For 10 years, I have been leading groups from the Bay Area to witness these changes with their own eyes and experience their tremendous impact. Just as 70 percent of American Jews trace their roots to Poland, many of the Bay Area’s leading Jewish community members have Polish ancestry. Some, including myself, had family who were among the nearly half-million Jews forced by the Nazis into the ghetto and for whom the museum and its message have deep meaning.

Among those traveling to Warsaw with me for the museum opening are Jewish Family and Children’s Services Executive Director Anita Friedman, business leader Eric Benhamou, Congregation Emanu-El Senior Rabbi Stephen Pearce, legal scholar Abe Sofaer, real estate developer Stuart Shiff and former Atari president Sam Tramiel.
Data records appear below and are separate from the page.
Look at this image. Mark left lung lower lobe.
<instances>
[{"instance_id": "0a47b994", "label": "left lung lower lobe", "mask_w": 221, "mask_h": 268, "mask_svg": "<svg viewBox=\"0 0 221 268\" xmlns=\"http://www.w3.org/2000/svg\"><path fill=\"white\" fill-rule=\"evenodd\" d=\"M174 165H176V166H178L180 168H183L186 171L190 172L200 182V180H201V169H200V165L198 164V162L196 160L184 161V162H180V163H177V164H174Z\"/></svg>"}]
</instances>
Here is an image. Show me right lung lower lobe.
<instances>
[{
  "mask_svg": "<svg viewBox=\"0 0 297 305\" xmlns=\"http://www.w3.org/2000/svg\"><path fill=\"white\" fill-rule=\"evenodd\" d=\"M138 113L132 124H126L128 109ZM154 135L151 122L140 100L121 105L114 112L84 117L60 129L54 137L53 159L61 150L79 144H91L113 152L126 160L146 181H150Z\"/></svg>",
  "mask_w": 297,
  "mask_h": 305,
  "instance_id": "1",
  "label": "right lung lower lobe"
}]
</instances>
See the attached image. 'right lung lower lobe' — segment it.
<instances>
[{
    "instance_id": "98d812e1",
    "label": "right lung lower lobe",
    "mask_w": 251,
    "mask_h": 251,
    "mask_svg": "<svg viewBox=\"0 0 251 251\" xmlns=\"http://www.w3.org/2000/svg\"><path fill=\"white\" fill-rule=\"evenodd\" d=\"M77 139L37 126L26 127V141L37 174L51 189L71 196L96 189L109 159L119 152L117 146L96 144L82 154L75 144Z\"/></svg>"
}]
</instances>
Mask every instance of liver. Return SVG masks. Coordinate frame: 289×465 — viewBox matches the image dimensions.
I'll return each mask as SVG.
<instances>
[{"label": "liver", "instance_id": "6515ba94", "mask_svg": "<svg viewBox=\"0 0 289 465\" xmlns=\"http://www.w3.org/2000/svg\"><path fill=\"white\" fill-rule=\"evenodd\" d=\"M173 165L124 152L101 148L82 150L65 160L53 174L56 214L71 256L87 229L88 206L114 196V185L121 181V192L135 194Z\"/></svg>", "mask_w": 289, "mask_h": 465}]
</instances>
In contrast with the great Holocaust museums in Washington, D.C., and Jerusalem, whose missions are to document the horrors of World War II, the Museum of the History of Polish Jews presents the broad sweep of Jewish history and culture that once stretched from the Baltic to the Danube and from the Vistula to the Dnieper. It tells the story of a civilization that extended to the furthest reaches of the Polish kingdom, binding Eastern European Jews together through a common language, commerce and religion. This is a story of life, not death. This story is our story, and the museum is the first major cultural institution to share it with the world.
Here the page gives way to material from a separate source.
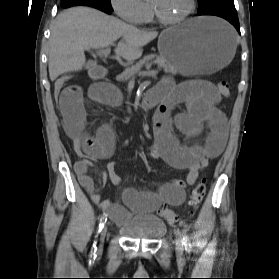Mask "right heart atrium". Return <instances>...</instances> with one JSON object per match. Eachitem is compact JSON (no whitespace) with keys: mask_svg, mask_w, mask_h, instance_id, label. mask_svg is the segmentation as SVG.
<instances>
[{"mask_svg":"<svg viewBox=\"0 0 279 279\" xmlns=\"http://www.w3.org/2000/svg\"><path fill=\"white\" fill-rule=\"evenodd\" d=\"M115 13L129 23H141L148 5L143 0H110Z\"/></svg>","mask_w":279,"mask_h":279,"instance_id":"obj_1","label":"right heart atrium"}]
</instances>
The museum’s sleek, modern structure designed by Finnish architect Rainer Mahlamäki faces the monument marking the great uprising of the Warsaw Ghetto in 1943, linking generations. It celebrates 1,000 years of Jewish history in Poland, erasing misinformation and eradicating stereotypes that have fed centuries of anti-Semitism.

Soon tour buses will line the streets around the former Nazi ghetto with visitors to the museum. It will be a bittersweet sight. The past, present and future will have converged. Democracy has succeeded. Poland has become a member of the European Union. Israel and Poland are trading partners and have jointly sponsored the late Irena Sendler, one of Poland’s Righteous Among the Nations, for a Nobel Peace Prize. This collaboration vindicates the fighters of the Warsaw Ghetto Uprising, who on the first day of defiance raised two banners over the ghetto, the Zionist flag and the Polish flag.

The museum would not have been possible without a public-private partnership involving the city of Warsaw, the Ministry of Culture and an international community of committed donors. I am pleased that Bay Area Jewish community leaders have joined Taube Philanthropies and Koret Foundation in their international undertaking to bring this world-class cultural facility to life.

On the anniversary of the uprising, the museum realizes the dream of the Warsaw Ghetto fighters. Polish Jewish life — and the precious legacy it represents for all of us — has a visible past and a resurgent future.

 

Tad Taube is chairman of Taube Philanthropies, president of the Koret Foundation and honorary consul for the Republic of Poland in the San Francisco Bay Area.